Determining the gender of Anglicisms according to the examples from German Press
Keywords:Anglicisms, category of gender, German press
When included in the German language, Anglicisms integrate with the German grammar system. As it is known, nouns in the English language have no gender, but if they are accepted in German, they immediately get grammatical gender which is expressed in the use of an article.
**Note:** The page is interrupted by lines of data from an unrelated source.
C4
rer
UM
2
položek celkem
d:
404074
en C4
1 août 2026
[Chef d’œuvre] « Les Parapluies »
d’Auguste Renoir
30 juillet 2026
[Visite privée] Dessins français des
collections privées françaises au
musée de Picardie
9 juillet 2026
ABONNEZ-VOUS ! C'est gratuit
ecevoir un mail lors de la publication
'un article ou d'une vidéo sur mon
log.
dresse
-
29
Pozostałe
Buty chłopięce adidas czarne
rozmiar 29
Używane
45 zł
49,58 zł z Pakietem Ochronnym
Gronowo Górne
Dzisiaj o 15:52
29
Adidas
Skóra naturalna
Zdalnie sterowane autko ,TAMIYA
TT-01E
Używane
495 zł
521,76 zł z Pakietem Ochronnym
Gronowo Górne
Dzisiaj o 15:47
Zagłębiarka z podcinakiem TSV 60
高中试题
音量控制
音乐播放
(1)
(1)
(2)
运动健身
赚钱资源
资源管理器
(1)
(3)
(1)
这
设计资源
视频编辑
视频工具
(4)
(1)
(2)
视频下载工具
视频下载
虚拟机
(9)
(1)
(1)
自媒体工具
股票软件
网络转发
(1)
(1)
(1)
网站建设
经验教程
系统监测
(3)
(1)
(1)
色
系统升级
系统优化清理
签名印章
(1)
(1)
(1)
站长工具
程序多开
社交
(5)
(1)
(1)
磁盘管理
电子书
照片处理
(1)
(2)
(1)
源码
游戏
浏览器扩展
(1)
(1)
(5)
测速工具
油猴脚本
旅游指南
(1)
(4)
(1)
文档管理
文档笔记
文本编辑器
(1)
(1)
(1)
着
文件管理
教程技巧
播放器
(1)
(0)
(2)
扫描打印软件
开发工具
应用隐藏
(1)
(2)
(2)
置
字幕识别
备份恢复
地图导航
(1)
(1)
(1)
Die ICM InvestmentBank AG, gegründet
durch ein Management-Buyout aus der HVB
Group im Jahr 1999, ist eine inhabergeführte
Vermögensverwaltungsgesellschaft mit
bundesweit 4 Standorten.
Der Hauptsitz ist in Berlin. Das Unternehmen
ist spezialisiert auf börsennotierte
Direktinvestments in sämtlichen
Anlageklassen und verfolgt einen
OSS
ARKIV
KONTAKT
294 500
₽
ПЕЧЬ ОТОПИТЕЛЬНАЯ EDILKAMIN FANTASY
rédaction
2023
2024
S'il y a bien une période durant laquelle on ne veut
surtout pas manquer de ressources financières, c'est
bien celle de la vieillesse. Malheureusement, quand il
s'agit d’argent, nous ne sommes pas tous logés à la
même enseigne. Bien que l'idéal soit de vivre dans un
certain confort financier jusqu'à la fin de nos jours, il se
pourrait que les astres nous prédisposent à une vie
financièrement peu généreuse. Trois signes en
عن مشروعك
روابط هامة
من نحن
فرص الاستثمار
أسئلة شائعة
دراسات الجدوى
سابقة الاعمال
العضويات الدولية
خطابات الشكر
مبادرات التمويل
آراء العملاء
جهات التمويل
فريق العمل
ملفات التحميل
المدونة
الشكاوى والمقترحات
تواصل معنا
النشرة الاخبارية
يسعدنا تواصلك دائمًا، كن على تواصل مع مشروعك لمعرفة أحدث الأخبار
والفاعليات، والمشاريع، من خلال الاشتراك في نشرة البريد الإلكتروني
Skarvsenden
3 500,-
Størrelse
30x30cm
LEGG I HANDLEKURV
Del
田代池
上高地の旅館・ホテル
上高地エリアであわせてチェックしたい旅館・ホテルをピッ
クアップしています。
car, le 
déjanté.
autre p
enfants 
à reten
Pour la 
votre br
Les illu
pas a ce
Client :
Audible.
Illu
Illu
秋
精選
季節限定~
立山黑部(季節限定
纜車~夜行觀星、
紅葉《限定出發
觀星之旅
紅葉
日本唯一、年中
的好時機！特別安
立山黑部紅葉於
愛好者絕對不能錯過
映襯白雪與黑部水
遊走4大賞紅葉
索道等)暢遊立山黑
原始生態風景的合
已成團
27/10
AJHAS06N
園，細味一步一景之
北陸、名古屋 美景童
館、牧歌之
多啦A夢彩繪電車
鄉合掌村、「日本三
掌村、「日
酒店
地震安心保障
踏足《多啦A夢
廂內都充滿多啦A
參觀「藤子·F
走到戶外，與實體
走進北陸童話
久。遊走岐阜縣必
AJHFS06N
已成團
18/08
In the German language gender of Anglicismzs is determined according to the following: 1. Biological sex; 2. Lexical similarity; 3. Group analogy; 4. Hidden semantic analogy; 5. The number of syllables; 6. Morphological analogy. The article provides an overview of each criterium on the basis of examples from the German press. The material for illustration is taken from DWDS Korpus. Particular examples are taken from the following magazines and newspapers published in 2000: Berliner Zeitung, Der Tagesspiegel, Die ZEIT. The article presents the suffixes that help us identify the gender of Anglicisms. The Angicisms ending in -ster, -or, -ik, -ist are also masculine. The English gerund with the -ing suffix corresponds with the German noun infinitive and hence takes the neuter gender. The Anglicisms with the suffix -ment have the neuter gender. In analogy with the German suffixes -heit/-keit, the Anglicisms with the suffix -ness are feminine. They express physical or mental state and are derived from adjectives. The Anglicisms that consist of a verb and a particle are either masculine or neuter. Gender in the German language is often vague and hard to identify. In certain contexts, gender is not distinct. The less familiar the word for the user, the greater the uncertainty related to it. The abovementioned criteria are not the dogma for determining the gender of Anglicisms in the German language. Gender can change over the course of time. There were some cases where gender was ambivalent, but it is distinct today. As the study indicates, English nouns in the German language undergo changes according to German grammatical rules. As the category of gender is not morphologically expressed in English nouns, the German language had a great influence on Anglicisms.